Material for this task:

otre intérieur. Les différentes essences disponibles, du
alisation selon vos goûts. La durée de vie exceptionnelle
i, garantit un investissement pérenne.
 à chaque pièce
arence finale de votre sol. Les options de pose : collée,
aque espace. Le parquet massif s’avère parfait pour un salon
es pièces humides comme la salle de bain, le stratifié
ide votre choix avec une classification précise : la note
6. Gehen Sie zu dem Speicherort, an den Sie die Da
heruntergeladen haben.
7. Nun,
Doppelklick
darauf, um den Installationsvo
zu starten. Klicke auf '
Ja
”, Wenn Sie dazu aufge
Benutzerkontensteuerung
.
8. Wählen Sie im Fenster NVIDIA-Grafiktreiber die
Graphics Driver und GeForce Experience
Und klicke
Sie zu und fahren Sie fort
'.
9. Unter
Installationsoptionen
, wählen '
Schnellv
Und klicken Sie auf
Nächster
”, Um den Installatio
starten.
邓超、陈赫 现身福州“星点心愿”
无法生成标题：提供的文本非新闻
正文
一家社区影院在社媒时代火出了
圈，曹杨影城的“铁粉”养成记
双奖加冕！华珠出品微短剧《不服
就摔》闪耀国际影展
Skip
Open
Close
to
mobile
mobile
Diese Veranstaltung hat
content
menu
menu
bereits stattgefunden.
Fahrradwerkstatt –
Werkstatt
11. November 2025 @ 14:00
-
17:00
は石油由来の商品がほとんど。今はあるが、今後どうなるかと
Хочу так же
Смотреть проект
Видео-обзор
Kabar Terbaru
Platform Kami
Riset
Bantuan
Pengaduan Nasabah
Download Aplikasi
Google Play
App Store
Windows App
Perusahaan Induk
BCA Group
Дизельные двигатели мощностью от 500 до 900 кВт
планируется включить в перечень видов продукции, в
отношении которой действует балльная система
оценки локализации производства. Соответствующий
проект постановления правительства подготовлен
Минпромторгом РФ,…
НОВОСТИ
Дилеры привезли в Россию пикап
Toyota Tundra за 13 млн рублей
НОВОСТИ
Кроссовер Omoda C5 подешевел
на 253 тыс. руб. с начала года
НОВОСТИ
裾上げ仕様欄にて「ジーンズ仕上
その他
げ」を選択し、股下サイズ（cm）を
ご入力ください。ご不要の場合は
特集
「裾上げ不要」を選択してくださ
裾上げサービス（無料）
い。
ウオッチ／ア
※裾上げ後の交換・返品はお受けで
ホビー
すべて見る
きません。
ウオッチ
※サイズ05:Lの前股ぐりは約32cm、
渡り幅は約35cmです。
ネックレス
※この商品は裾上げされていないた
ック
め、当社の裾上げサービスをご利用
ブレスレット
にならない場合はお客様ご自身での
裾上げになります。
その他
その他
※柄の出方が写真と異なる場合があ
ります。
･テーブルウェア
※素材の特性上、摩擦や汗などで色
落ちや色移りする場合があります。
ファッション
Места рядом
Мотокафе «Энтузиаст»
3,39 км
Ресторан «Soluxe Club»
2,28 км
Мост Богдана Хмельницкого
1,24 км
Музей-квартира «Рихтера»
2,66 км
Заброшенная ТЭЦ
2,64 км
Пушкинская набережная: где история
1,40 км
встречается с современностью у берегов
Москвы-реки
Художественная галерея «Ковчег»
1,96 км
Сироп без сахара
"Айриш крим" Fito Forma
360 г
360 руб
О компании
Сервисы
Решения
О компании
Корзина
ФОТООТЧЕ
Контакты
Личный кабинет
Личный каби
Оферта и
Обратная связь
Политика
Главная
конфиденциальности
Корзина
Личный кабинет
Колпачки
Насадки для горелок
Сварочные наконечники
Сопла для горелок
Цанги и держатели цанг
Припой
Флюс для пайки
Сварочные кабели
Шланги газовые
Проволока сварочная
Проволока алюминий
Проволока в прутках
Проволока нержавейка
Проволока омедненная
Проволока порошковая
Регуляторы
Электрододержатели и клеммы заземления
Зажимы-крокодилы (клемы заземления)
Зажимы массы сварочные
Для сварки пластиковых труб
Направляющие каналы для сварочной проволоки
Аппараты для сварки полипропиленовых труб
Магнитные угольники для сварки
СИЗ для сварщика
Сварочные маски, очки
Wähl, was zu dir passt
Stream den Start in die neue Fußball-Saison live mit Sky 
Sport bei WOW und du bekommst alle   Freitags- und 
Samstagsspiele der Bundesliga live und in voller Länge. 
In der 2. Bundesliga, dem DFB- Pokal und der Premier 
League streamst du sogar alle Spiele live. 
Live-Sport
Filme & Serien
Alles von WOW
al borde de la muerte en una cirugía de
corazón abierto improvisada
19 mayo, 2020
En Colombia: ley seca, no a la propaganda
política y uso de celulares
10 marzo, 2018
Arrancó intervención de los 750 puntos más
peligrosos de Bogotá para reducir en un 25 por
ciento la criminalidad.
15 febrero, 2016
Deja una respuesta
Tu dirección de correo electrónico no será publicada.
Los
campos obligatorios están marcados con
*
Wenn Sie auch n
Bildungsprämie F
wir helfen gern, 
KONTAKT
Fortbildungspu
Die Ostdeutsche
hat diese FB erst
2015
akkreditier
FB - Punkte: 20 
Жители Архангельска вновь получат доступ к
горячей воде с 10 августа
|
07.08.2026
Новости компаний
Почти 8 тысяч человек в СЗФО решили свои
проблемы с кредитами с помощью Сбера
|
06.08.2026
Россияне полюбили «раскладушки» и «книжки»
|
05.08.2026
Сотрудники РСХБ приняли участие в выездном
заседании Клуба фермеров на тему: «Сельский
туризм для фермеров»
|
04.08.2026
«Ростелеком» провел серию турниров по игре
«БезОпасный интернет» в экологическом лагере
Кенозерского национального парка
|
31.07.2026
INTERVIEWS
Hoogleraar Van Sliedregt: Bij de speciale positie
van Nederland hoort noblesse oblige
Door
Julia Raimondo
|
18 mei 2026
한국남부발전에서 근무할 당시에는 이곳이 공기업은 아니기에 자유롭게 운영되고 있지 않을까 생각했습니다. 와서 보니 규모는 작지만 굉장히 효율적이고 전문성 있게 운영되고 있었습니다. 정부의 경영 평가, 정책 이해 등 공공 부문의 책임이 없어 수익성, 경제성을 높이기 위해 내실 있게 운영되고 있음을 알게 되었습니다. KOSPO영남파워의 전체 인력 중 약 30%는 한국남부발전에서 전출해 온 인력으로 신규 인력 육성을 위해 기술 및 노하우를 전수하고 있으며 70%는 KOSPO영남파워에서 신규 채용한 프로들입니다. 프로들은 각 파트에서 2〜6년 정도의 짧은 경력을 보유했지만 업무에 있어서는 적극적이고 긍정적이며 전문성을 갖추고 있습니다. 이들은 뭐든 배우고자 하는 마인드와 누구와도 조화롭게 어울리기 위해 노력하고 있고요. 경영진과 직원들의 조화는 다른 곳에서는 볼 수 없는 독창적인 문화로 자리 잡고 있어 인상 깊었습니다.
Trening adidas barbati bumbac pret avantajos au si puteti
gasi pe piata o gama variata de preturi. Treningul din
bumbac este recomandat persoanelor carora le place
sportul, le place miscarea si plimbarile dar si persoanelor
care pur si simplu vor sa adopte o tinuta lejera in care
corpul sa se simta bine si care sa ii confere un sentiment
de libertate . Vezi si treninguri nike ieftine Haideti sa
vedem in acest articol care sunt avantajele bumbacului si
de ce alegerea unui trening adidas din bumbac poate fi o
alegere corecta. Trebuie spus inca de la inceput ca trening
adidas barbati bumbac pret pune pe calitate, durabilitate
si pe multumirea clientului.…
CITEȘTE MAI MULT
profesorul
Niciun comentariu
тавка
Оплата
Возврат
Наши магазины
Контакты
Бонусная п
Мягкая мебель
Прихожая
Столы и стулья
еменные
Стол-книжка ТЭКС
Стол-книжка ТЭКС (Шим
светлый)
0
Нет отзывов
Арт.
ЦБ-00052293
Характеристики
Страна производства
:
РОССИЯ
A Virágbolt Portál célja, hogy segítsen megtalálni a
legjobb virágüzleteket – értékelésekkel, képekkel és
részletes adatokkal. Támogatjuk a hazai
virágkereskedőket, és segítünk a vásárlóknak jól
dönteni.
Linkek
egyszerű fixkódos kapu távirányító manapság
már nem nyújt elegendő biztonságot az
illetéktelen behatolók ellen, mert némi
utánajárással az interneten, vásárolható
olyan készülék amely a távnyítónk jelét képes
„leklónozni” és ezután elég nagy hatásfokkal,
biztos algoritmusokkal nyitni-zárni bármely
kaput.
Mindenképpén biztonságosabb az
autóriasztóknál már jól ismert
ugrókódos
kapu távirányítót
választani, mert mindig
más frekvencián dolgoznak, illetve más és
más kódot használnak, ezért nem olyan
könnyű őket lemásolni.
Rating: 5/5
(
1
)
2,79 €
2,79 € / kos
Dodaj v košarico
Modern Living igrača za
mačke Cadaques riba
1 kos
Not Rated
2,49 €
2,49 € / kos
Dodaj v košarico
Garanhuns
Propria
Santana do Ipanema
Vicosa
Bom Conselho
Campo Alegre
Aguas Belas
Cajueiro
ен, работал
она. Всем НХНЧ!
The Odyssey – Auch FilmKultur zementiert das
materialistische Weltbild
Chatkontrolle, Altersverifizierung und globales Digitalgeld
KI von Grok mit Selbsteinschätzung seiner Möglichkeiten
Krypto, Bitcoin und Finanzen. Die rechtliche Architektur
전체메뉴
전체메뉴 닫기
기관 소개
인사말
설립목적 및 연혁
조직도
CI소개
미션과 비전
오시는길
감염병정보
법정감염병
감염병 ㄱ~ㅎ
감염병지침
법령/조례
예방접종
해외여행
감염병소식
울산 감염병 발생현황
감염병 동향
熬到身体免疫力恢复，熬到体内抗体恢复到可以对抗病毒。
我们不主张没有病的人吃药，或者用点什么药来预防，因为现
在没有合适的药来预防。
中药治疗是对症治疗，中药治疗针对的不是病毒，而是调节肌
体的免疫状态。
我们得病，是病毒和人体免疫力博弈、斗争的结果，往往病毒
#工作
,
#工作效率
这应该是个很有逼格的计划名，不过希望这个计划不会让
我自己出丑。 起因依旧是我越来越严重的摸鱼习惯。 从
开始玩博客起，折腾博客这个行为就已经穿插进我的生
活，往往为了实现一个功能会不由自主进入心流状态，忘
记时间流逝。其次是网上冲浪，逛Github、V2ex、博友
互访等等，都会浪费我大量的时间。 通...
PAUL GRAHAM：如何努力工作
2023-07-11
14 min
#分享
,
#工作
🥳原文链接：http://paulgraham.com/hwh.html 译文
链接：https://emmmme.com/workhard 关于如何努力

Exercise prompt:
Copy verbatim, from the listing above, each line from the one containing "は石油由来の商品がほとんど。今はあるが、今後どうなるかと" down to the one containing "Кроссовер Omoda C5 подешевел", inclusive.

Answer to the problem:
は石油由来の商品がほとんど。今はあるが、今後どうなるかと
Хочу так же
Смотреть проект
Видео-обзор
Kabar Terbaru
Platform Kami
Riset
Bantuan
Pengaduan Nasabah
Download Aplikasi
Google Play
App Store
Windows App
Perusahaan Induk
BCA Group
Дизельные двигатели мощностью от 500 до 900 кВт
планируется включить в перечень видов продукции, в
отношении которой действует балльная система
оценки локализации производства. Соответствующий
проект постановления правительства подготовлен
Минпромторгом РФ,…
НОВОСТИ
Дилеры привезли в Россию пикап
Toyota Tundra за 13 млн рублей
НОВОСТИ
Кроссовер Omoda C5 подешевел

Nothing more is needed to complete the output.